Most important to McMillan, though, is providing his staff with the opportunity for rapid promotion, which he says doesn't exist at bigger firms where the auditing side of the business generates more business and where there are fewer opportunities for tax professionals to advance in their positions or their earnings.
"If you take the risk of joining us, we'll pay you back," he said, adding that salaries at the company are competitive with the bigger firms, and that they've had little turnover since they opened. McMillan said bigger firms often have turnover between 20 to 30 percent every year.
McMillan sees plenty of opportunity for True Partners to continue to grow at a brisk pace, despite the fact that the biggest four companies in the industry have an 80 percent market share of the business.
"In five years, I'd like to have 500 professionals working here, have a coast to coast presence, and I'd like to be one of the top four firms in Chicago, which is a big deal."
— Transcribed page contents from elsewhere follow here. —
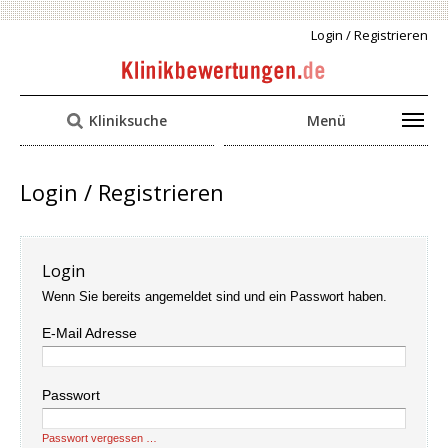
Login / Registrieren
Kliniksuche
Menü
Login / Registrieren
Login
Wenn Sie bereits angemeldet sind und ein Passwort haben.
E-Mail Adresse
Passwort
Passwort vergessen …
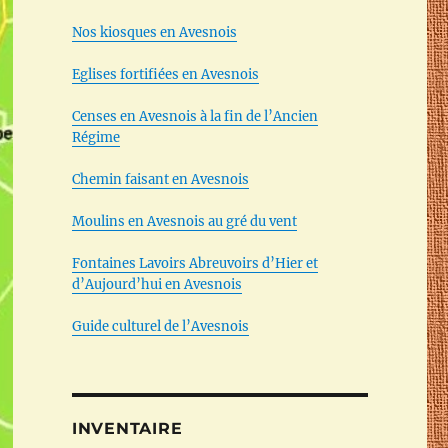
Nos kiosques en Avesnois
Eglises fortifiées en Avesnois
Censes en Avesnois à la fin de l’Ancien
Régime
Chemin faisant en Avesnois
Moulins en Avesnois au gré du vent
Fontaines Lavoirs Abreuvoirs d’Hier et
d’Aujourd’hui en Avesnois
Guide culturel de l’Avesnois
INVENTAIRE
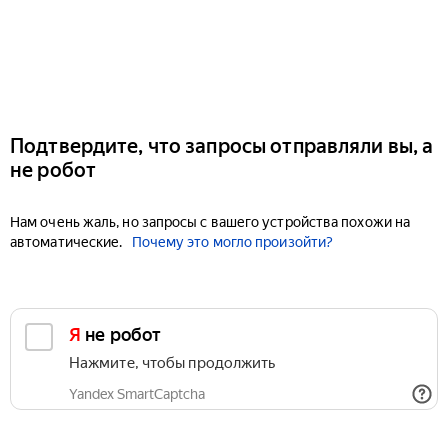
Подтвердите, что запросы отправляли вы, а
не робот
Нам очень жаль, но запросы с вашего устройства похожи на
автоматические.
Почему это могло произойти?
Я не робот
Нажмите, чтобы продолжить
Yandex SmartCaptcha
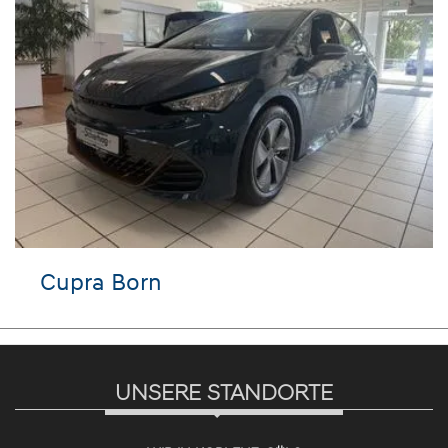
pra Born
VW T
UNSERE STANDORTE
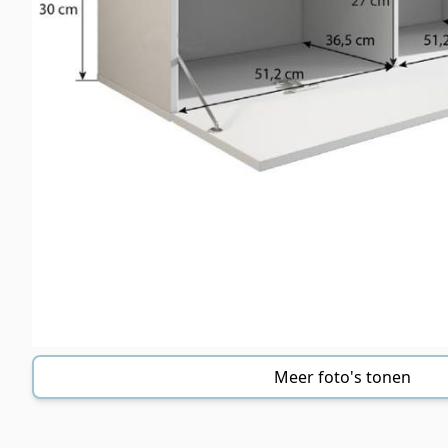
Meer foto's tonen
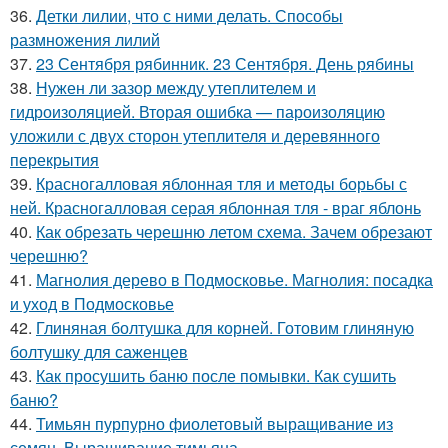
36.
Детки лилии, что с ними делать. Способы
размножения лилий
37.
23 Сентября рябинник. 23 Сентября. День рябины
38.
Нужен ли зазор между утеплителем и
гидроизоляцией. Вторая ошибка — пароизоляцию
уложили с двух сторон утеплителя и деревянного
перекрытия
39.
Красногалловая яблонная тля и методы борьбы с
ней. Красногалловая серая яблонная тля - враг яблонь
40.
Как обрезать черешню летом схема. Зачем обрезают
черешню?
41.
Магнолия дерево в Подмосковье. Магнолия: посадка
и уход в Подмосковье
42.
Глиняная болтушка для корней. Готовим глиняную
болтушку для саженцев
43.
Как просушить баню после помывки. Как сушить
баню?
44.
Тимьян пурпурно фиолетовый выращивание из
семян. Выращивание тимьяна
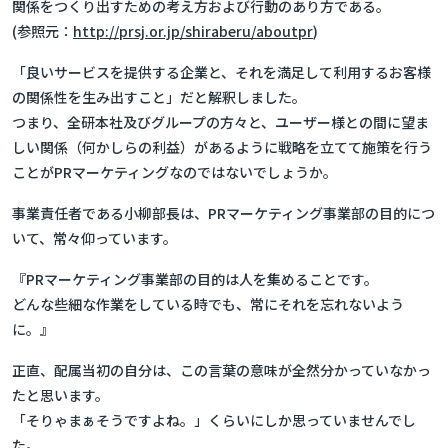
関係をつくり出すための考え方および行動のあり方である。
(参照元：
http://prsj.or.jp/shiraberu/aboutpr
)
「良いサービスを提供する企業と、それを満足して利用するお客様
の関係性を生み出すこと」
だと解釈しました。
つまり、全研本社及びグループの方々と、ユーザー様との間に望ま
しい関係（何かしらの利益）があるように戦略を立てて施策を行う
ことがPRマーケティングなのではないでしょうか。
事業責任者である小柳部長は、PRマーケティング事業部の目的につ
いて、常々仰っています。
『PRマーケティング事業部の目的は人を集めることです。
どんな些細な作業をしている時でも、常にそれを忘れないよう
に。』
正直、配属当初の自分は、この言葉の意味が全然分かっていなかっ
たと思います。
「そりゃまぁそうですよね。」くらいにしか思っていませんでし
た。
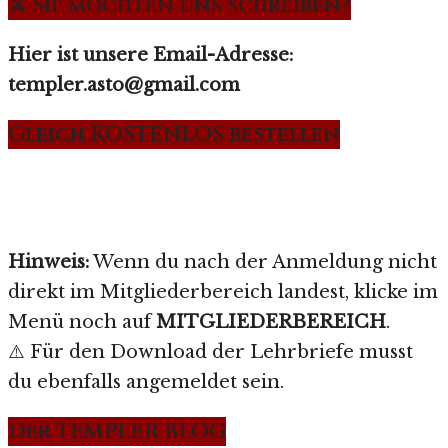
⚔️ Sie möchten uns schreiben?
Hier ist unsere Email-Adresse:
templer.asto@gmail.com
Gleich KOSTENLOS bestellen
Hinweis:
Wenn du nach der Anmeldung nicht
direkt im Mitgliederbereich landest, klicke im
Menü noch auf
MITGLIEDERBEREICH
.
⚠️ Für den Download der Lehrbriefe musst
du ebenfalls angemeldet sein.
Der TEMPLER BLOG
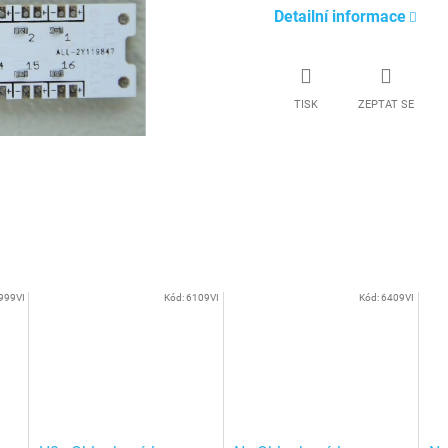
Detailní informace
TISK
ZEPTAT SE
999VI
Kód:
6109VI
Kód:
6409VI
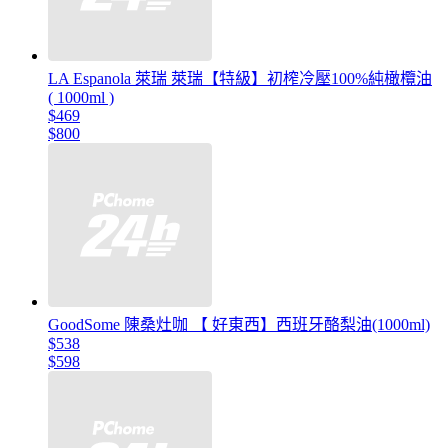
LA Espanola 萊瑞 萊瑞【特級】初榨冷壓100%純橄欖油
( 1000ml )
$469
$800
GoodSome 陳桑灶咖 【 好東西】西班牙酪梨油(1000ml)
$538
$598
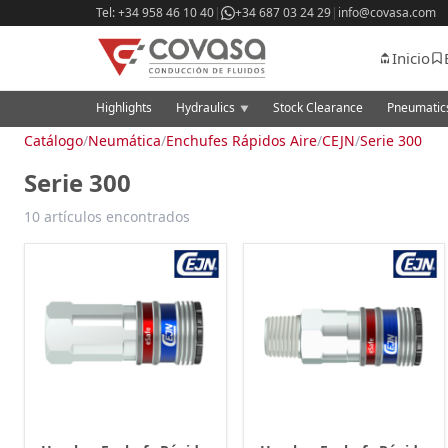
Tel: +34 958 46 10 40
|
+34 687 03 24 29
|
info@covasa.com
Inicio
Highlights
Hydraulics
Stock Clearance
Pneumati
▼
Catálogo
/
Neumática
/
Enchufes Rápidos Aire
/
CEJN
/
Serie 300
Serie 300
10 artículos encontrados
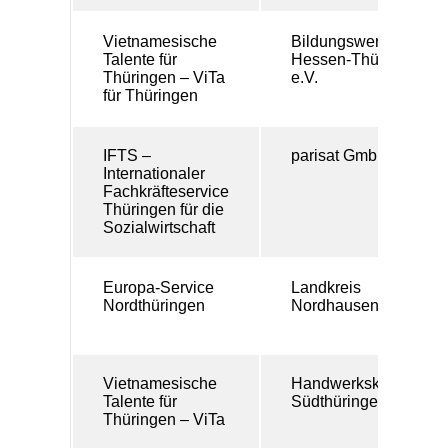
Vietnamesische
Bildungswerk BAU
Talente für
Hessen-Thüringen
Thüringen – ViTa
e.V.
für Thüringen
IFTS –
parisat GmbH
Internationaler
Fachkräfteservice
Thüringen für die
Sozialwirtschaft
Europa-Service
Landkreis
Nordthüringen
Nordhausen
Vietnamesische
Handwerkskammer
Talente für
Südthüringen
Thüringen – ViTa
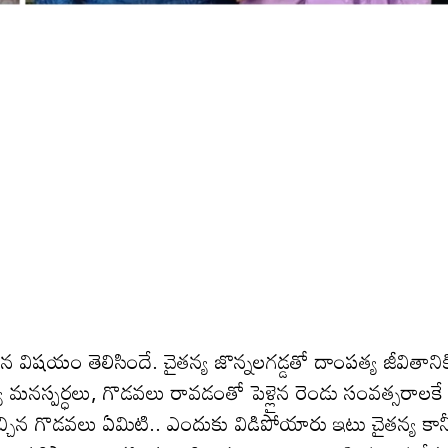
న విషయం తెలిసిందే. చైతన్య జొన్నలగడ్డతో దాంపత్య జీవితానిక
 మధ్య మనస్పర్ధలు, గొడవలు రావడంతో పెళ్లైన రెండు సంవత్సరాలకే
చ్చిన గొడవలు ఏమిటి.. ఎందుకు విడిపోయారు ఇటు చైతన్య కాన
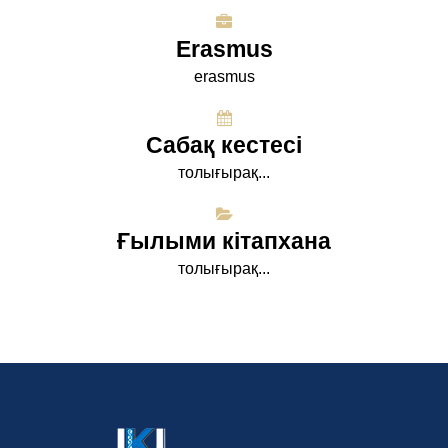
Erasmus
erasmus
Сабақ кестесі
толығырақ...
Ғылыми кітапхана
толығырақ...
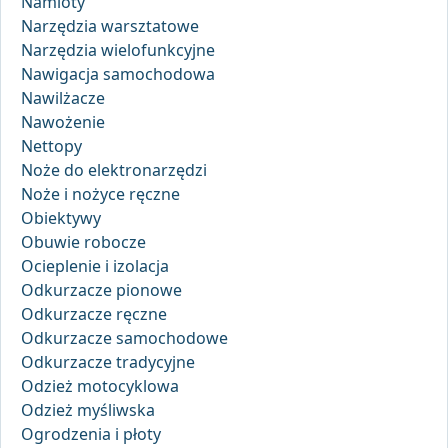
Namioty
Narzędzia warsztatowe
Narzędzia wielofunkcyjne
Nawigacja samochodowa
Nawilżacze
Nawożenie
Nettopy
Noże do elektronarzędzi
Noże i nożyce ręczne
Obiektywy
Obuwie robocze
Ocieplenie i izolacja
Odkurzacze pionowe
Odkurzacze ręczne
Odkurzacze samochodowe
Odkurzacze tradycyjne
Odzież motocyklowa
Odzież myśliwska
Ogrodzenia i płoty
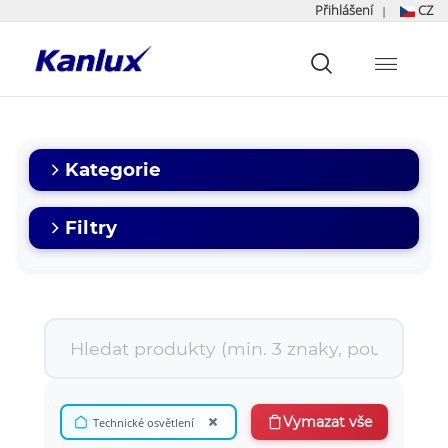
Přihlášení
CZ
|
Strona
główna
Kanlux
Kategorie
Filtry
×
Vymazat vše
Technické osvětlení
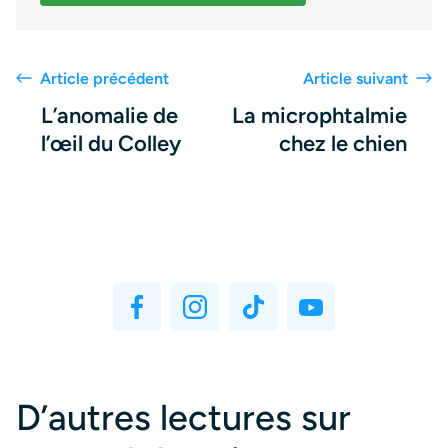
Article précédent
Article suivant
L’anomalie de
La microphtalmie
l’œil du Colley
chez le chien
D’autres lectures sur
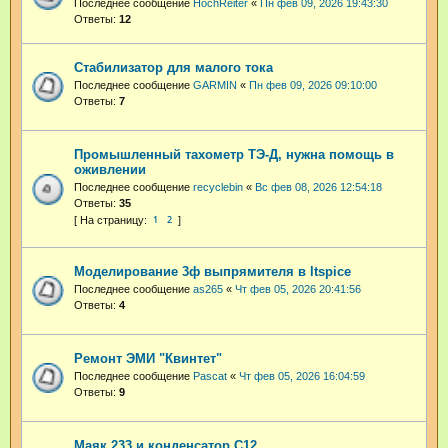
Последнее сообщение
HochReiter
«
Пн фев 09, 2026 19:43:30
Ответы:
12
Стабилизатор для малого тока
Последнее сообщение
GARMIN
«
Пн фев 09, 2026 09:10:00
Ответы:
7
Промышленный тахометр ТЭ-Д, нужна помощь в
оживлении
Последнее сообщение
recyclebin
«
Вс фев 08, 2026 12:54:18
Ответы:
35
1
2
Моделирование 3ф выпрямителя в ltspice
Последнее сообщение
as265
«
Чт фев 05, 2026 20:41:56
Ответы:
4
Ремонт ЭМИ "Квинтет"
Последнее сообщение
Pascat
«
Чт фев 05, 2026 16:04:59
Ответы:
9
Маяк 233 и конденсатор С12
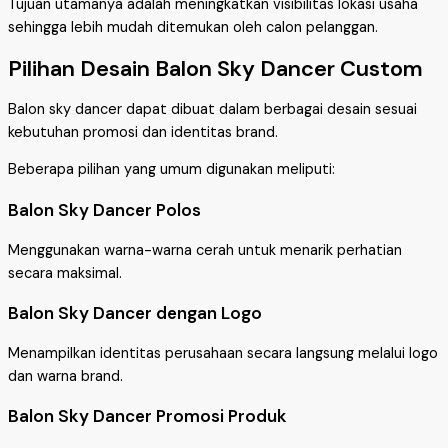
Tujuan utamanya adalah meningkatkan visibilitas lokasi usaha
sehingga lebih mudah ditemukan oleh calon pelanggan.
Pilihan Desain Balon Sky Dancer Custom
Balon sky dancer dapat dibuat dalam berbagai desain sesuai
kebutuhan promosi dan identitas brand.
Beberapa pilihan yang umum digunakan meliputi:
Balon Sky Dancer Polos
Menggunakan warna-warna cerah untuk menarik perhatian
secara maksimal.
Balon Sky Dancer dengan Logo
Menampilkan identitas perusahaan secara langsung melalui logo
dan warna brand.
Balon Sky Dancer Promosi Produk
As for the payoff for his venture capital investors, Waud Capital Partners, McMillan says there is little likelihood that True Partners would be acquired by a larger company. But he isn’t ruling out taking the company public sometime in the next several years.
“It’s definitely a possibility,” McMillan said, but he added that the company would have to quadruple its annual revenues before an IPO would make sense. “I wouldn’t rule it out down the line.”